● Work to complete: The records that follow are to be transcribed in full, leaving out each picture.

Top of Dataset

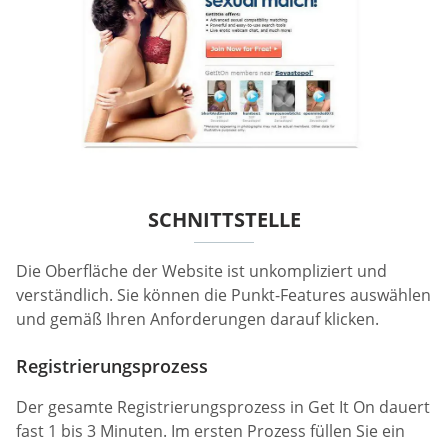
SCHNITTSTELLE
Die Oberfläche der Website ist unkompliziert und
verständlich. Sie können die Punkt-Features auswählen
und gemäß Ihren Anforderungen darauf klicken.
Registrierungsprozess
Der gesamte Registrierungsprozess in Get It On dauert
fast 1 bis 3 Minuten. Im ersten Prozess füllen Sie ein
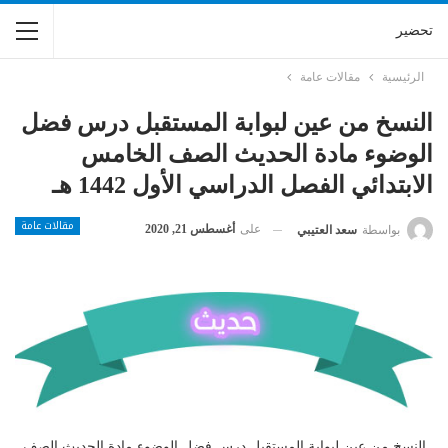
تحضير
الرئيسية
مقالات عامة
النسخ من عين لبوابة المستقبل درس فضل
الوضوء مادة الحديث الصف الخامس
الابتدائي الفصل الدراسي الأول 1442 هـ
مقالات عامة
على
أغسطس 21, 2020
بواسطة
سعد العتيبي
النسخ من عين لبوابة المستقبل درس فضل الوضوء مادة الحديث الصف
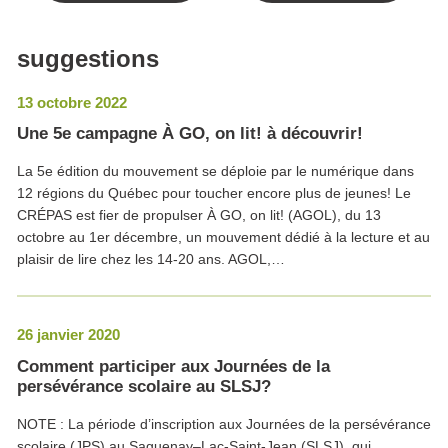
suggestions
13 octobre 2022
Une 5e campagne À GO, on lit! à découvrir!
La 5e édition du mouvement se déploie par le numérique dans
12 régions du Québec pour toucher encore plus de jeunes! Le
CRÉPAS est fier de propulser À GO, on lit! (AGOL), du 13
octobre au 1er décembre, un mouvement dédié à la lecture et au
plaisir de lire chez les 14-20 ans. AGOL,…
26 janvier 2020
Comment participer aux Journées de la
persévérance scolaire au SLSJ?
NOTE : La période d’inscription aux Journées de la persévérance
scolaire (JPS) au Saguenay–Lac-Saint-Jean (SLSJ), qui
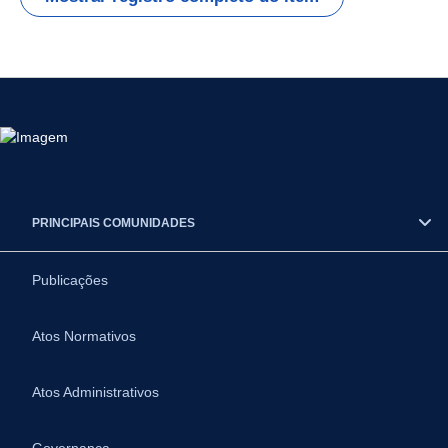
PRINCIPAIS COMUNIDADES
Publicações
Atos Normativos
Atos Administrativos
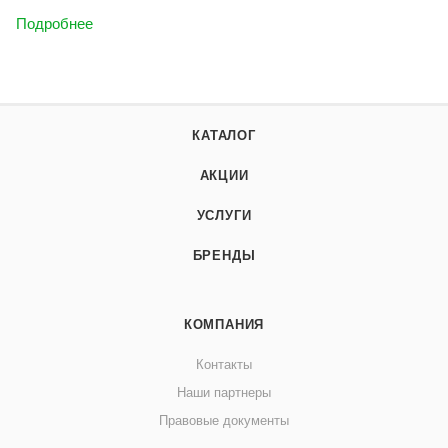
Подробнее
КАТАЛОГ
АКЦИИ
УСЛУГИ
БРЕНДЫ
КОМПАНИЯ
Контакты
Наши партнеры
Правовые документы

Bottom of Dataset

● Finished exercise:
SCHNITTSTELLE
Die Oberfläche der Website ist unkompliziert und
verständlich. Sie können die Punkt-Features auswählen
und gemäß Ihren Anforderungen darauf klicken.
Registrierungsprozess
Der gesamte Registrierungsprozess in Get It On dauert
fast 1 bis 3 Minuten. Im ersten Prozess füllen Sie ein
تحضير
الرئيسية
مقالات عامة
النسخ من عين لبوابة المستقبل درس فضل
الوضوء مادة الحديث الصف الخامس
الابتدائي الفصل الدراسي الأول 1442 هـ
مقالات عامة
على
أغسطس 21, 2020
بواسطة
سعد العتيبي
النسخ من عين لبوابة المستقبل درس فضل الوضوء مادة الحديث الصف
suggestions
13 octobre 2022
Une 5e campagne À GO, on lit! à découvrir!
La 5e édition du mouvement se déploie par le numérique dans
12 régions du Québec pour toucher encore plus de jeunes! Le
CRÉPAS est fier de propulser À GO, on lit! (AGOL), du 13
octobre au 1er décembre, un mouvement dédié à la lecture et au
plaisir de lire chez les 14-20 ans. AGOL,…
26 janvier 2020
Comment participer aux Journées de la
persévérance scolaire au SLSJ?
NOTE : La période d’inscription aux Journées de la persévérance
scolaire (JPS) au Saguenay–Lac-Saint-Jean (SLSJ), qui
PRINCIPAIS COMUNIDADES
Publicações
Atos Normativos
Atos Administrativos
Подробнее
КАТАЛОГ
АКЦИИ
УСЛУГИ
БРЕНДЫ
КОМПАНИЯ
Контакты
Наши партнеры
Правовые документы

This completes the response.